Ho scelto questa bella poesia perchè, poco tempo fa, a seguito della trasposizione da fisica in spirituale di mia mamma, ho dovuto svuotare tutti i suoi cassetti e l’armadio: lo scritto di Pitilla mi ha portato alla mente quei momenti come se li avesse vissuti con me, con una precisione ed una dolcezza che mi hanno illanguidito; i poeti sono persone sensibili e vivono in empatia con tutto l’universo, qualità non da poco. Allora grazie mille Pitilla. (Filippo Fenara)

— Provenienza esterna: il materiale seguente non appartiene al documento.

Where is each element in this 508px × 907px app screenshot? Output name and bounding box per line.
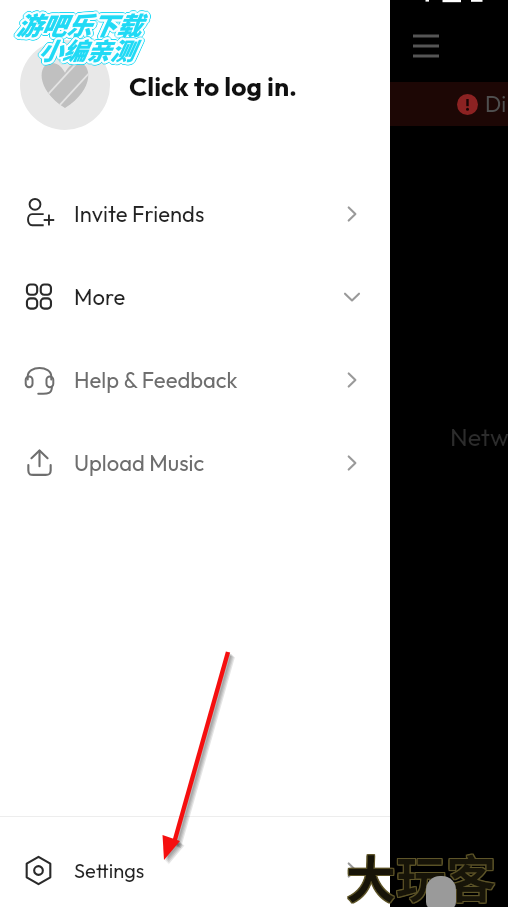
staticText: 游吧乐下载 [16,6,142,42]
staticText: 小编亲测 [41,33,137,68]
staticText: 游吧乐下载 [16,5,142,41]
staticText: 小编亲测 [36,32,132,67]
button[interactable]: Invite Friends [0,172,390,255]
staticText: 小编亲测 [39,31,135,66]
staticText: 游吧乐下载 [15,3,141,39]
staticText: 小编亲测 [38,33,134,68]
staticText: 游吧乐下载 [13,5,139,41]
staticText: 游吧乐下载 [16,4,142,40]
staticText: 小编亲测 [38,32,134,67]
button[interactable]: Settings [0,833,390,907]
button[interactable]: Upload Music [0,421,390,504]
staticText: 游吧乐下载 [18,8,144,44]
button[interactable]: Help & Feedback [0,338,390,421]
staticText: Help & Feedback [74,366,238,394]
staticText: 小编亲测 [35,31,131,66]
staticText: 小编亲测 [37,34,133,69]
staticText: 游吧乐下载 [16,9,142,45]
staticText: 小编亲测 [38,34,134,69]
staticText: 游吧乐下载 [13,6,139,42]
staticText: 大玩客 [345,839,495,907]
staticText: 大玩客 [345,840,495,907]
staticText: 大玩客 [347,840,497,907]
staticText: 游吧乐下载 [14,8,140,44]
staticText: 小编亲测 [35,33,131,68]
staticText: 小编亲测 [38,29,134,64]
staticText: 游吧乐下载 [19,7,145,43]
staticText: 大玩客 [346,840,496,907]
staticText: 游吧乐下载 [16,3,142,39]
staticText: 游吧乐下载 [18,5,144,41]
staticText: 游吧乐下载 [19,5,145,41]
staticText: 小编亲测 [40,32,136,67]
staticText: 小编亲测 [41,31,137,66]
staticText: Upload Music [74,449,205,477]
staticText: 游吧乐下载 [17,4,143,40]
staticText: 小编亲测 [40,34,136,69]
staticText: Settings [74,858,145,883]
staticText: 游吧乐下载 [16,7,142,43]
staticText: Disconnected [485,90,508,118]
staticText: 游吧乐下载 [18,6,144,42]
staticText: 小编亲测 [38,35,134,70]
staticText: 小编亲测 [39,30,135,65]
staticText: 小编亲测 [35,32,131,67]
staticText: 游吧乐下载 [17,5,143,41]
staticText: 游吧乐下载 [17,7,143,43]
staticText: 游吧乐下载 [14,6,140,42]
button[interactable]: Click to log in. [0,40,390,130]
staticText: 大玩客 [345,841,495,907]
staticText: 游吧乐下载 [15,7,141,43]
staticText: 小编亲测 [37,35,133,70]
staticText: 游吧乐下载 [15,6,141,42]
staticText: 游吧乐下载 [17,3,143,39]
staticText: 小编亲测 [37,33,133,68]
staticText: 小编亲测 [36,34,132,69]
staticText: 大玩客 [346,839,496,907]
staticText: 游吧乐下载 [14,7,140,43]
staticText: 游吧乐下载 [19,6,145,42]
staticText: 游吧乐下载 [13,7,139,43]
staticText: 游吧乐下载 [15,8,141,44]
staticText: 游吧乐下载 [15,5,141,41]
staticText: 游吧乐下载 [18,7,144,43]
staticText: More [74,283,126,311]
staticText: 小编亲测 [40,33,136,68]
staticText: 小编亲测 [39,35,135,70]
staticText: 小编亲测 [36,31,132,66]
staticText: 游吧乐下载 [15,9,141,45]
staticText: 游吧乐下载 [15,4,141,40]
staticText: 小编亲测 [39,33,135,68]
staticText: 小编亲测 [40,31,136,66]
staticText: 小编亲测 [39,29,135,64]
staticText: 小编亲测 [37,29,133,64]
staticText: 小编亲测 [37,32,133,67]
staticText: 游吧乐下载 [14,4,140,40]
staticText: Invite Friends [74,200,205,228]
staticText: 小编亲测 [39,34,135,69]
staticText: 小编亲测 [36,33,132,68]
staticText: 游吧乐下载 [18,4,144,40]
staticText: 游吧乐下载 [17,6,143,42]
staticText: 小编亲测 [36,30,132,65]
staticText: 游吧乐下载 [17,8,143,44]
staticText: 小编亲测 [40,30,136,65]
staticText: 小编亲测 [37,30,133,65]
staticText: 小编亲测 [37,31,133,66]
staticText: 小编亲测 [39,32,135,67]
staticText: 游吧乐下载 [14,5,140,41]
staticText: Network [450,421,508,453]
staticText: 游吧乐下载 [17,9,143,45]
staticText: 小编亲测 [41,32,137,67]
staticText: Click to log in. [129,69,298,102]
button[interactable]: More [0,255,390,338]
staticText: 游吧乐下载 [16,8,142,44]
staticText: 大玩客 [346,841,496,907]
button[interactable]: Open navigation drawer [404,24,450,70]
staticText: 大玩客 [347,839,497,907]
staticText: 小编亲测 [38,31,134,66]
staticText: 大玩客 [347,841,497,907]
staticText: 小编亲测 [38,30,134,65]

Quale miglior buongiorno se non questi versi ispiratissimi di Nonna Pitilla? Quando ho “incocciato” questa splendida e concisa successione di parole è stato come essere scaldato da un raggio di sole che squarcia le nuvole cariche di pioggia caustica del quotidiano, intimandomi teneramente a credere fermamente nei miraggi e sogni che coltivo nel mio orto emozionale. Mi auguro che questa carta carbone sortisca lo stesso effetto anche in voi che state leggendo questo articolo, diffondere levità è un modus operandi che ci rende più umani, che ci aiuta a sopportare gli urti di un’impossibile “quieto vivere”, che ci stimola a guardare oltre le malinconie che si spargono a macchia d’olio nel corso del tempo. Nonna Pitilla è foriera di gentile poesia, di colori accesi, di mondi paralleli auspicabili, d’inarrestabili processi d’ascesi che aiutano a guardare le cose attraverso il filtro di un’anima di cristallo. Delle ultime sue composizioni consiglio di dare una scorsa anche a “Il Tempo Rubato Scivola Sui Fianchi” e “Il Buon Luogo Non è In Nessun Luogo” ed abbeverarvi alla taumaturgica fonte creativa di Nonna Pitilla.

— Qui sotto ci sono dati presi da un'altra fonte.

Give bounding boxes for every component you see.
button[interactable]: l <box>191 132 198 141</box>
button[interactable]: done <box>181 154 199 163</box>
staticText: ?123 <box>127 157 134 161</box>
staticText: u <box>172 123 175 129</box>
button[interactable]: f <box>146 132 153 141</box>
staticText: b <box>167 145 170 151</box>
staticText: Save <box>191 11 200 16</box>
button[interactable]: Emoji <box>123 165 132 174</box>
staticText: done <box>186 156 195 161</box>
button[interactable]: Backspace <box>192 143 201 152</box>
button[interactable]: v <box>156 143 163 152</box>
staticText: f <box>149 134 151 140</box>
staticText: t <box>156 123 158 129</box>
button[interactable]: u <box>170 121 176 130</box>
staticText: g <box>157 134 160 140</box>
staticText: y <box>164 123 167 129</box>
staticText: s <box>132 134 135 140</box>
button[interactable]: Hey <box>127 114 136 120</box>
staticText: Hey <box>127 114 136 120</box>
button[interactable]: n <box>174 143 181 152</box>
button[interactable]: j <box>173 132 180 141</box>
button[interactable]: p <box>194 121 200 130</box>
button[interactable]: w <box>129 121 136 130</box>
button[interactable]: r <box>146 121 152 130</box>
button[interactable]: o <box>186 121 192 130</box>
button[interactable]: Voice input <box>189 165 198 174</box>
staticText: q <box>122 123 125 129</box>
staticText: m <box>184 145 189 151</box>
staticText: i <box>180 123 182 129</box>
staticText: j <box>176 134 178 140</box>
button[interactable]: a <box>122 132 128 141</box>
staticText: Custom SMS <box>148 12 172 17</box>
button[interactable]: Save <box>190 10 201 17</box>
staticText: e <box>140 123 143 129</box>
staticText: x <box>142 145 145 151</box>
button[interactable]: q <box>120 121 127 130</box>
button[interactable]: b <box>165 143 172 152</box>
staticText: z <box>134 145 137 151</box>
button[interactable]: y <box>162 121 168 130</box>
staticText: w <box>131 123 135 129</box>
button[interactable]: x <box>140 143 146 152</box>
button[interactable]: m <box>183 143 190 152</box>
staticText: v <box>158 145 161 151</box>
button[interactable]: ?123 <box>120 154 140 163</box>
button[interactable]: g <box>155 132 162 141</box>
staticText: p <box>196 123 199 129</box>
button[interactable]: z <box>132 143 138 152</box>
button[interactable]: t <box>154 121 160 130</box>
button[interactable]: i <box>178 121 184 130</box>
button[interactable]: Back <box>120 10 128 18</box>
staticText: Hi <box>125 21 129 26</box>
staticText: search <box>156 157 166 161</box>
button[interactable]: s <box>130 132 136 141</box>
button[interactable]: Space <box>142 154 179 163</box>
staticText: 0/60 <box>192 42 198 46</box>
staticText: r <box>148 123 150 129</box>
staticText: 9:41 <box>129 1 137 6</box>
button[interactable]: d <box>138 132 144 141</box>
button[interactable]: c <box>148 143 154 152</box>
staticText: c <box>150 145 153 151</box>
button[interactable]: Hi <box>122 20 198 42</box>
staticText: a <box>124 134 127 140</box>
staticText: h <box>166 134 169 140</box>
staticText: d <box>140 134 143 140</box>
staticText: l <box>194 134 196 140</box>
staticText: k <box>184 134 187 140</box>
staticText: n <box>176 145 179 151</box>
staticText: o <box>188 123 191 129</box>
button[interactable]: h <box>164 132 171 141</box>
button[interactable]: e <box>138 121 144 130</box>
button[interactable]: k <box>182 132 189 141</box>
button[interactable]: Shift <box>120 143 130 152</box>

polvere di falsi trionfi, teschi avvolti nell’oblio inascoltati spettri di abissi cosmici a modellare piaghe infette da sangue lasciato sui selciati piangenti
giovani occhi serrati in violenze non volute in dolori non risolti scarpe macchiate dal silenzio dello spirito appese all’ombra delle parole
un lungo viaggio freddo senza preghiere per i morti, a misurare inutili confini
labbra bagnate di rugiada non berranno il sogno dalle mani di un cielo muto e lontano
Proprio due giorni fa, il 2 Agosto, ho preso un treno verso Bologna e mi sono ritrovato in stazione poco dopo la commemorazione ufficiale delle vittime della strage del 1980: non so se riuscirò ad infondervi il senso di smarrimento che ho provato camminando tra i binari, una sindrome di Stendhal dall’accezione tragica, un capogiro con l’alternarsi di visioni terrificanti avvolte dal sangue e dalle macerie. Tanti hanno scritto pezzi validi per commemorare questa ferita ancora aperta (la si chiami vendetta piuttosto che giustizia, non m’importa, non dimenticheremo mai), ma la penna virtuale di Pitilla è riuscita, con le sue parole liquide e roventi come piombo fuso, a modellare il calco di quella spiazzante sensazione di cui ho scritto sopra. Una miscela di emozioni, rabbia, cordoglio, paura e coraggio che si altalenano in un origami di 80 vite spezzate, un incessante nube di polvere che cela la verità, diapositive in bianco e nero che si succedono per 40 lunghi anni d’ostinata memoria, Pitilla ha trasmesso tutto questo e, nei tre versi finali della poesia, strangola le aspettative così come ha fatto la parziale catapecchia della giustizia fino ad ora. Ma è con la poesia e con la bellezza che squarceremo il silenzio dei colpevoli e Pitilla, di poesia e di bellezza, ne è maestra mescitrice. (Filippo Fenara)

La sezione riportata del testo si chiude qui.